Let me be clear on this. I am not proud of the fact that I am a post theological education Christian. For example, people are surprised to know that one of my faculty advisors was Henry Nouwen. Yes, I was blessed by a number of outstanding teachers, not the least of which was Jaraslov Pelikan while at Yale. I do believe that some of them had a deep relationship with Christ. But none of these teachers ever spoke of a personal relationship with Christ as something to be desired, and most down played any sense of conversion. Conversion, if it existed at all, was a gradual process of growth. Consequently, I look back a bit jaded at my seminary experience.
I only spent one year at Sewanee, but about eight or nine years at Vanderbilt Divinity School and the Vanderbilt Graduate Department of Religion (faculty and students overlapping). Fr. Martin's observations of his theological education resonate with my experience at Vanderbilt. The focus was almost exclusively on a politically correct version of social justice. The very idea of a "deep" and "personal relationship with Christ" was the sort of stuff that fundamentalists talked about. When we weren't looking down our noses at them, we felt sorry for those kinds of folks.
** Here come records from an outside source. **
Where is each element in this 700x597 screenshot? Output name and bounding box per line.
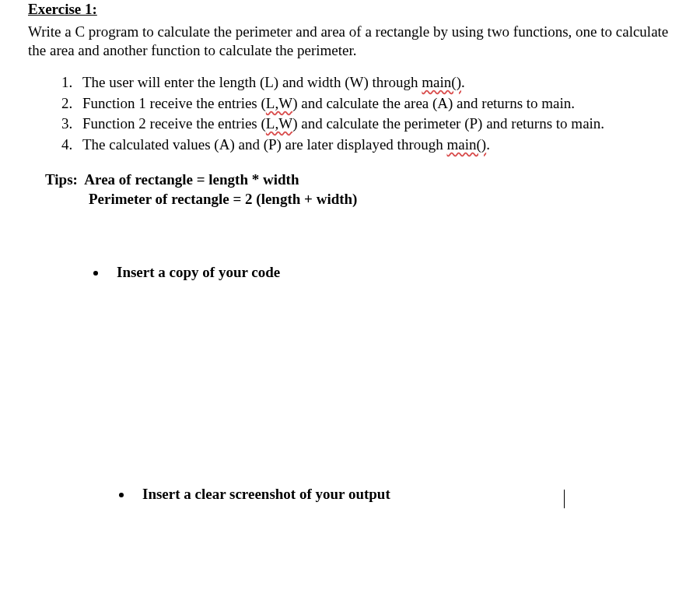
tips-block: Tips: Area of rectangle = length * width… — [45, 170, 672, 209]
step-3-mid: ) and calculate the perimeter (P) and re… — [292, 115, 604, 132]
tips-label: Tips: — [45, 171, 78, 188]
text-cursor — [564, 490, 565, 508]
tips-line-1: Area of rectangle = length * width — [84, 171, 299, 188]
intro-paragraph: Write a C program to calculate the perim… — [28, 23, 672, 61]
step-1-suffix: . — [461, 74, 465, 90]
exercise-title: Exercise 1: — [28, 0, 672, 19]
step-3-prefix: Function 2 receive the entries ( — [82, 115, 266, 132]
bullet-output-list: Insert a clear screenshot of your output — [133, 485, 672, 504]
step-1-prefix: The user will enter the length (L) and w… — [82, 74, 422, 90]
bullet-code: Insert a copy of your code — [107, 263, 672, 283]
step-2-underline: L,W — [266, 95, 292, 111]
steps-list: The user will enter the length (L) and w… — [76, 73, 672, 155]
step-3: Function 2 receive the entries (L,W) and… — [76, 114, 672, 134]
step-2-prefix: Function 1 receive the entries ( — [82, 95, 266, 111]
step-1-underline: main() — [422, 74, 461, 90]
step-3-underline: L,W — [266, 115, 292, 132]
step-1: The user will enter the length (L) and w… — [76, 73, 672, 93]
bullet-output: Insert a clear screenshot of your output — [133, 485, 672, 504]
step-2: Function 1 receive the entries (L,W) and… — [76, 94, 672, 114]
bullet-code-list: Insert a copy of your code — [107, 263, 672, 283]
tips-line-2: Perimeter of rectangle = 2 (length + wid… — [89, 190, 672, 209]
step-4-suffix: . — [486, 136, 490, 153]
step-4-prefix: The calculated values (A) and (P) are la… — [82, 136, 446, 153]
step-4: The calculated values (A) and (P) are la… — [76, 135, 672, 155]
step-2-mid: ) and calculate the area (A) and returns… — [292, 95, 575, 111]
step-4-underline: main() — [446, 136, 486, 153]
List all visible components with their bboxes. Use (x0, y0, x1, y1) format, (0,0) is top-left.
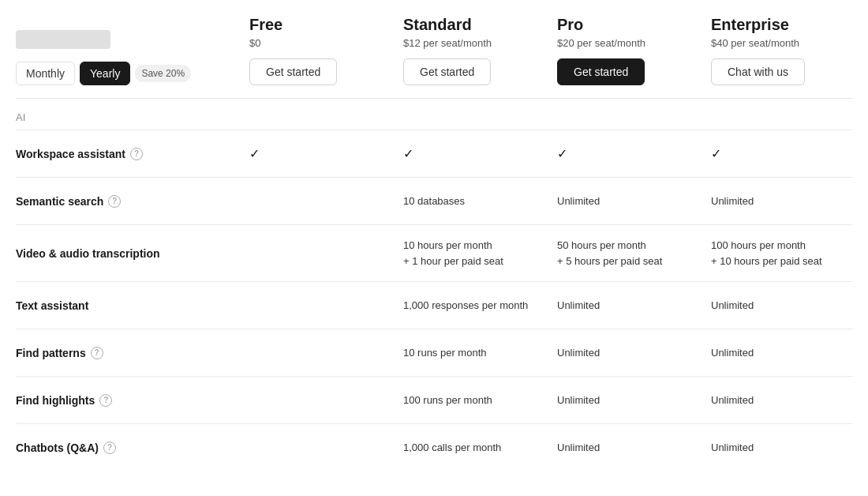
feature-value-1-1: 10 databases (403, 194, 532, 209)
save-badge: Save 20% (135, 65, 191, 82)
plan-header-standard: Standard $12 per seat/month Get started (391, 16, 544, 85)
plan-header-free: Free $0 Get started (237, 16, 391, 85)
help-icon-6[interactable]: ? (103, 442, 116, 454)
feature-value-6-2: Unlimited (557, 440, 686, 456)
billing-toggle: Monthly Yearly Save 20% (16, 62, 237, 85)
plan-price-free: $0 (249, 37, 378, 49)
feature-cell-4-3: Unlimited (698, 333, 852, 374)
feature-value-6-3: Unlimited (711, 440, 840, 456)
feature-cell-3-2: Unlimited (544, 285, 698, 326)
feature-row: Chatbots (Q&A)?1,000 calls per monthUnli… (16, 423, 852, 471)
plan-cta-pro[interactable]: Get started (557, 58, 645, 85)
feature-cell-5-1: 100 runs per month (391, 380, 544, 421)
plan-cta-enterprise[interactable]: Chat with us (711, 58, 805, 85)
features-container: Workspace assistant?✓✓✓✓Semantic search?… (16, 130, 852, 471)
feature-row: Workspace assistant?✓✓✓✓ (16, 130, 852, 177)
feature-name-1: Semantic search? (16, 182, 237, 220)
monthly-toggle[interactable]: Monthly (16, 62, 75, 85)
feature-name-5: Find highlights? (16, 381, 237, 419)
feature-value-3-2: Unlimited (557, 298, 686, 314)
feature-cell-0-1: ✓ (391, 133, 544, 174)
feature-value-4-3: Unlimited (711, 345, 840, 361)
feature-value-5-3: Unlimited (711, 393, 840, 408)
feature-value-3-1: 1,000 responses per month (403, 298, 532, 314)
feature-label-1: Semantic search (16, 195, 103, 208)
help-icon-5[interactable]: ? (99, 394, 112, 407)
feature-label-5: Find highlights (16, 394, 95, 407)
feature-row: Find patterns?10 runs per monthUnlimited… (16, 329, 852, 376)
help-icon-0[interactable]: ? (130, 148, 143, 160)
feature-value-4-1: 10 runs per month (403, 345, 532, 361)
feature-name-2: Video & audio transcription (16, 235, 237, 272)
feature-row: Find highlights?100 runs per monthUnlimi… (16, 376, 852, 423)
feature-name-0: Workspace assistant? (16, 135, 237, 173)
feature-name-4: Find patterns? (16, 334, 237, 372)
feature-cell-2-0 (237, 241, 391, 266)
feature-cell-1-3: Unlimited (698, 181, 852, 222)
help-icon-4[interactable]: ? (91, 347, 103, 359)
feature-cell-6-2: Unlimited (544, 427, 698, 468)
section-label-ai: AI (16, 111, 237, 123)
feature-cell-3-0 (237, 293, 391, 318)
section-ai: AI (16, 99, 852, 130)
feature-row: Video & audio transcription10 hours per … (16, 224, 852, 281)
plan-cta-free[interactable]: Get started (249, 58, 337, 85)
feature-cell-5-3: Unlimited (698, 380, 852, 421)
feature-value-6-1: 1,000 calls per month (403, 440, 532, 456)
feature-value-2-2: 50 hours per month+ 5 hours per paid sea… (557, 238, 686, 269)
feature-value-5-2: Unlimited (557, 393, 686, 408)
feature-cell-4-0 (237, 340, 391, 366)
feature-value-1-3: Unlimited (711, 194, 840, 209)
feature-cell-1-1: 10 databases (391, 181, 544, 222)
feature-cell-2-3: 100 hours per month+ 10 hours per paid s… (698, 225, 852, 281)
check-icon-0-1: ✓ (403, 147, 413, 160)
plan-cta-standard[interactable]: Get started (403, 58, 491, 85)
plan-header-enterprise: Enterprise $40 per seat/month Chat with … (698, 16, 852, 85)
logo (16, 30, 110, 49)
feature-row: Semantic search?10 databasesUnlimitedUnl… (16, 177, 852, 224)
feature-cell-4-2: Unlimited (544, 333, 698, 374)
feature-label-2: Video & audio transcription (16, 247, 160, 260)
feature-value-2-1: 10 hours per month+ 1 hour per paid seat (403, 238, 532, 269)
feature-label-0: Workspace assistant (16, 148, 125, 160)
feature-cell-4-1: 10 runs per month (391, 333, 544, 374)
yearly-toggle[interactable]: Yearly (80, 62, 130, 85)
feature-value-2-3: 100 hours per month+ 10 hours per paid s… (711, 238, 840, 269)
feature-cell-6-0 (237, 435, 391, 460)
feature-cell-2-2: 50 hours per month+ 5 hours per paid sea… (544, 225, 698, 281)
header-row: Monthly Yearly Save 20% Free $0 Get star… (16, 0, 852, 99)
plan-price-standard: $12 per seat/month (403, 37, 532, 49)
plan-header-pro: Pro $20 per seat/month Get started (544, 16, 698, 85)
feature-cell-0-3: ✓ (698, 133, 852, 174)
feature-label-6: Chatbots (Q&A) (16, 442, 99, 454)
check-icon-0-0: ✓ (249, 147, 260, 160)
plan-price-enterprise: $40 per seat/month (711, 37, 840, 49)
feature-cell-1-2: Unlimited (544, 181, 698, 222)
help-icon-1[interactable]: ? (108, 195, 121, 208)
feature-name-6: Chatbots (Q&A)? (16, 429, 237, 467)
feature-cell-3-3: Unlimited (698, 285, 852, 326)
feature-label-3: Text assistant (16, 299, 88, 312)
feature-cell-6-1: 1,000 calls per month (391, 427, 544, 468)
pricing-page: Monthly Yearly Save 20% Free $0 Get star… (0, 0, 868, 471)
feature-cell-5-0 (237, 388, 391, 413)
plan-price-pro: $20 per seat/month (557, 37, 686, 49)
plan-name-enterprise: Enterprise (711, 16, 840, 34)
feature-cell-6-3: Unlimited (698, 427, 852, 468)
left-header: Monthly Yearly Save 20% (16, 30, 237, 85)
plan-name-standard: Standard (403, 16, 532, 34)
feature-cell-2-1: 10 hours per month+ 1 hour per paid seat (391, 225, 544, 281)
check-icon-0-3: ✓ (711, 147, 721, 160)
plan-name-pro: Pro (557, 16, 686, 34)
feature-cell-5-2: Unlimited (544, 380, 698, 421)
feature-value-1-2: Unlimited (557, 194, 686, 209)
feature-label-4: Find patterns (16, 347, 86, 359)
feature-row: Text assistant1,000 responses per monthU… (16, 281, 852, 329)
check-icon-0-2: ✓ (557, 147, 567, 160)
feature-cell-0-0: ✓ (237, 133, 391, 174)
feature-cell-1-0 (237, 189, 391, 214)
feature-cell-3-1: 1,000 responses per month (391, 285, 544, 326)
feature-value-3-3: Unlimited (711, 298, 840, 314)
feature-name-3: Text assistant (16, 287, 237, 325)
plan-name-free: Free (249, 16, 378, 34)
After his conversion, Fr. Martin describes how reading the works (particularly the sermons) of John Wesley helped ground his post-conversion identity and integrate that experience with his theological education. "Wesley," Fr. Martin writes, "was a high church Anglican who’s 'heart was strangely warmed' in the Aldersgate experience, and who had deep commitments to the marginalized and poor of his world." And he continues by sharing a number of things he learned from Wesley:
All the head knowledge in the world cannot substitute for “knowing Christ Jesus in the power of his resurrection.”
Religious experience apart from creedal belief usually ends in shipwreck somewhere.
True conversion leads to passionate love for the poor and to concrete steps to alleviate their poverty.
Social justice and evangelism are both mandates of scripture, to hold one without the other is to diminish Christ’s work.
Holiness of life is the goal of all disciples – we don’t want to be people who do good things - we want to become people who are Christ-like.
Simplicity of life is a Christian virtue.
Christian leaders who hold power often work to suppress Christian experience - even those who once claimed a conversion experience.
Being called a fanatic is often a compliment.
Nominal Christian life is the greatest enemy to true discipleship.
Innovation for the sake of mission and evangelism is Apostolic and needed in every age.
Extreme Calvinism quenches human freedom and is joyless.
People have free will and it is obvious that we have to cooperate with the Holy Spirit in ministry and growth.
In Christ, women are equal to men and can be effective agents of ministry.
Bishops are important, but prelacy is a sin against Christ and his Church.
And when it comes to preaching, “set yourself on fire in the pulpit and the whole world will come to see you burn.”
While I do not share Wesley's view (expressed in a letter to his brother Charles dated August 19, 1785) that "the uninterrupted succession [of bishops] I know to be a fable, which no man ever did or can prove," I resonate with pretty much all that Fr. Martin learned from Wesley.